> [WHAT THE TASK ASKS]:
Line filter on the word "cálcio": copy each matching line from the entries.

> [RECORDS TO USE]:
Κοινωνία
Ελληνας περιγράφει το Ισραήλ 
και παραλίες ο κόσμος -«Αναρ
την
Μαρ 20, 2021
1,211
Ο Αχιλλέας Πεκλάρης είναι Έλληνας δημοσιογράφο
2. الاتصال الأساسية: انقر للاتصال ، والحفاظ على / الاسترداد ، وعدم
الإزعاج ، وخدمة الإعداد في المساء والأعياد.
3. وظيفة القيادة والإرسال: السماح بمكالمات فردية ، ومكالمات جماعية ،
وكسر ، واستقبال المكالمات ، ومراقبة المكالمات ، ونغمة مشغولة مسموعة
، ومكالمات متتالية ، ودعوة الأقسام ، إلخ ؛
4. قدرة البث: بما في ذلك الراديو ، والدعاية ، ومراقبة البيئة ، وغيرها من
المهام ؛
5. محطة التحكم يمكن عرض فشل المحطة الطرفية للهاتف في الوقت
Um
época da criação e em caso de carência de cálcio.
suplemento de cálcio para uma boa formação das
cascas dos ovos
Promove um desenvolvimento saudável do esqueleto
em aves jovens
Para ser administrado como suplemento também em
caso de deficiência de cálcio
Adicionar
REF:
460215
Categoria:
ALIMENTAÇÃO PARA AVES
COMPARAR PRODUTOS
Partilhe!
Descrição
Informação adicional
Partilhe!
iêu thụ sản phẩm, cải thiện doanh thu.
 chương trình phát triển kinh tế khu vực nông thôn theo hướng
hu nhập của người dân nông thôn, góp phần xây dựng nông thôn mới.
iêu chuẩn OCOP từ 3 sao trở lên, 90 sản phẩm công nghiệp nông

---

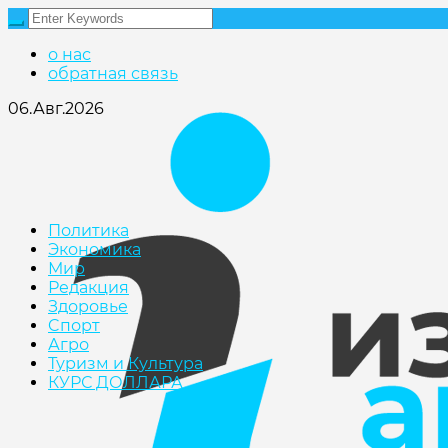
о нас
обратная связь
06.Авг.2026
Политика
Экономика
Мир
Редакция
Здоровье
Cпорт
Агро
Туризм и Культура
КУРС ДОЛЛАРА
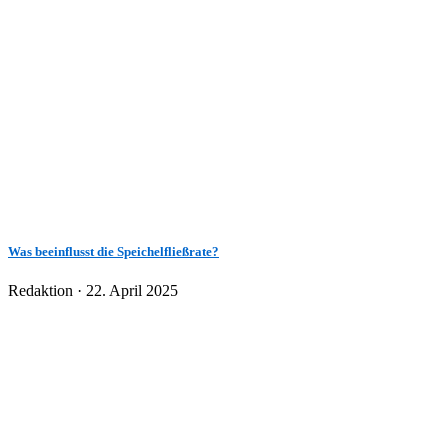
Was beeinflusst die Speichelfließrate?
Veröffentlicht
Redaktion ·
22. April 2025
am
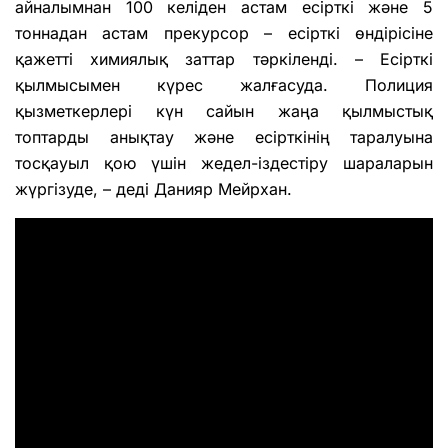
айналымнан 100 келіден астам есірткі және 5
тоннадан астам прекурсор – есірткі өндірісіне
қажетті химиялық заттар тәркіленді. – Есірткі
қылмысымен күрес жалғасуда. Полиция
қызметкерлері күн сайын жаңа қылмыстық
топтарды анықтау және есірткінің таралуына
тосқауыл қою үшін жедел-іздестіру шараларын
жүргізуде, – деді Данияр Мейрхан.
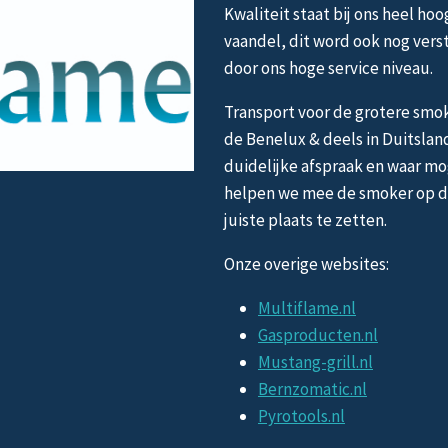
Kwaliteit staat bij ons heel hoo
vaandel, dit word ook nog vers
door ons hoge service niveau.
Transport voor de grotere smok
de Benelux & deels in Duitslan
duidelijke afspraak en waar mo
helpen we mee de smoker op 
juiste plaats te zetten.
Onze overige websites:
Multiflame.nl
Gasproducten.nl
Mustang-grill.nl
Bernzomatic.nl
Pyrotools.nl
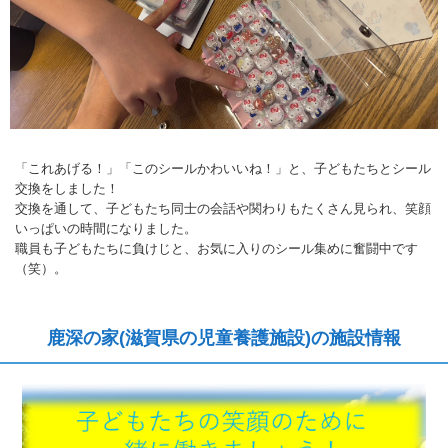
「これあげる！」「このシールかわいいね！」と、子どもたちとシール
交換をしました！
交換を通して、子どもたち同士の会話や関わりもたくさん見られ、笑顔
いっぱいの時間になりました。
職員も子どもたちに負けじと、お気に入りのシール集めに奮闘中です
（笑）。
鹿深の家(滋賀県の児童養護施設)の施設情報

* * *

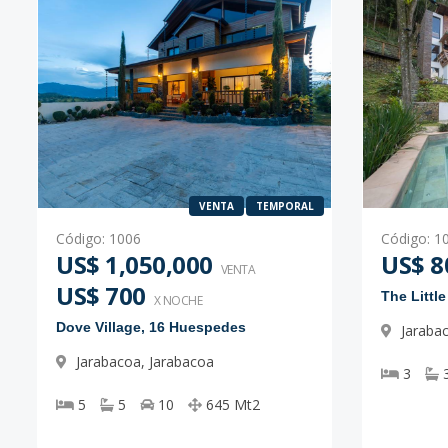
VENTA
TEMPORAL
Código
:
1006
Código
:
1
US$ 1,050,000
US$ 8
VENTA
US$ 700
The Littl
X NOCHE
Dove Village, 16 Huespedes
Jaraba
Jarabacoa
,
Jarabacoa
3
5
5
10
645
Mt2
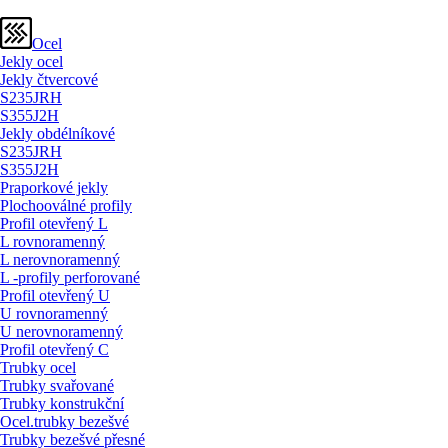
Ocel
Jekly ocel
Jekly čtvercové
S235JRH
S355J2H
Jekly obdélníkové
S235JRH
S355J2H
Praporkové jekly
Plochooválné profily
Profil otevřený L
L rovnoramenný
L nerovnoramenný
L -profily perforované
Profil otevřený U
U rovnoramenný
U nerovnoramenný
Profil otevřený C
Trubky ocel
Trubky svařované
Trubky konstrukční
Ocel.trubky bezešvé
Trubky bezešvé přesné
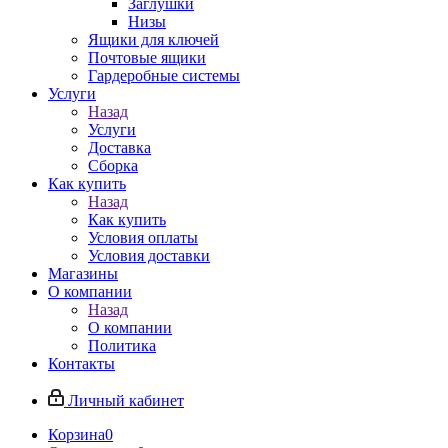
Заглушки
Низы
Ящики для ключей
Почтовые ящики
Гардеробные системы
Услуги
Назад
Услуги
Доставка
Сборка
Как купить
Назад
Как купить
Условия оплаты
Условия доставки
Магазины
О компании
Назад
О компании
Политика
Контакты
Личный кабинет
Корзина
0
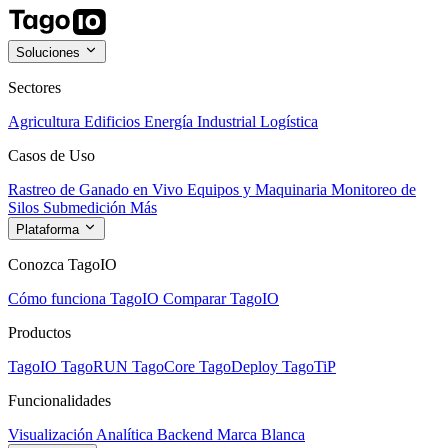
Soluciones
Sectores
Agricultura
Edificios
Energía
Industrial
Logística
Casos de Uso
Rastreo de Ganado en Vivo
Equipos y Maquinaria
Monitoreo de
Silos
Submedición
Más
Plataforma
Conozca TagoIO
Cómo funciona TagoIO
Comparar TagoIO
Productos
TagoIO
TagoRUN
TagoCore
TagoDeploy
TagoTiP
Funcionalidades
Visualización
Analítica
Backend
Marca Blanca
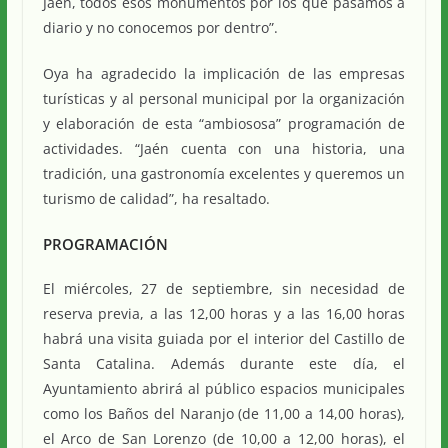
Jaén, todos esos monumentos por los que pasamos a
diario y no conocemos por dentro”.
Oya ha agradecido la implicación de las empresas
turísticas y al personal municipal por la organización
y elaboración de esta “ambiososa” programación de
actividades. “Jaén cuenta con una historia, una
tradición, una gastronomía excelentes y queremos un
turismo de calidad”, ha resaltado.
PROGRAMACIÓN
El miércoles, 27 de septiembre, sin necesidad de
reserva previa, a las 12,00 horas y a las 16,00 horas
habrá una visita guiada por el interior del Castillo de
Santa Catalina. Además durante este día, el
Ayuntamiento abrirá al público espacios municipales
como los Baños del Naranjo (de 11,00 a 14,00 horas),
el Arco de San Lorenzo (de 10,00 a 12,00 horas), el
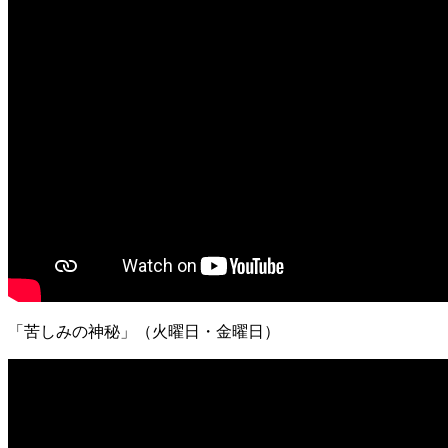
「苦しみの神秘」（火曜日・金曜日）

> [FINAL ANSWER]:
época da criação e em caso de carência de cálcio.
suplemento de cálcio para uma boa formação das
caso de deficiência de cálcio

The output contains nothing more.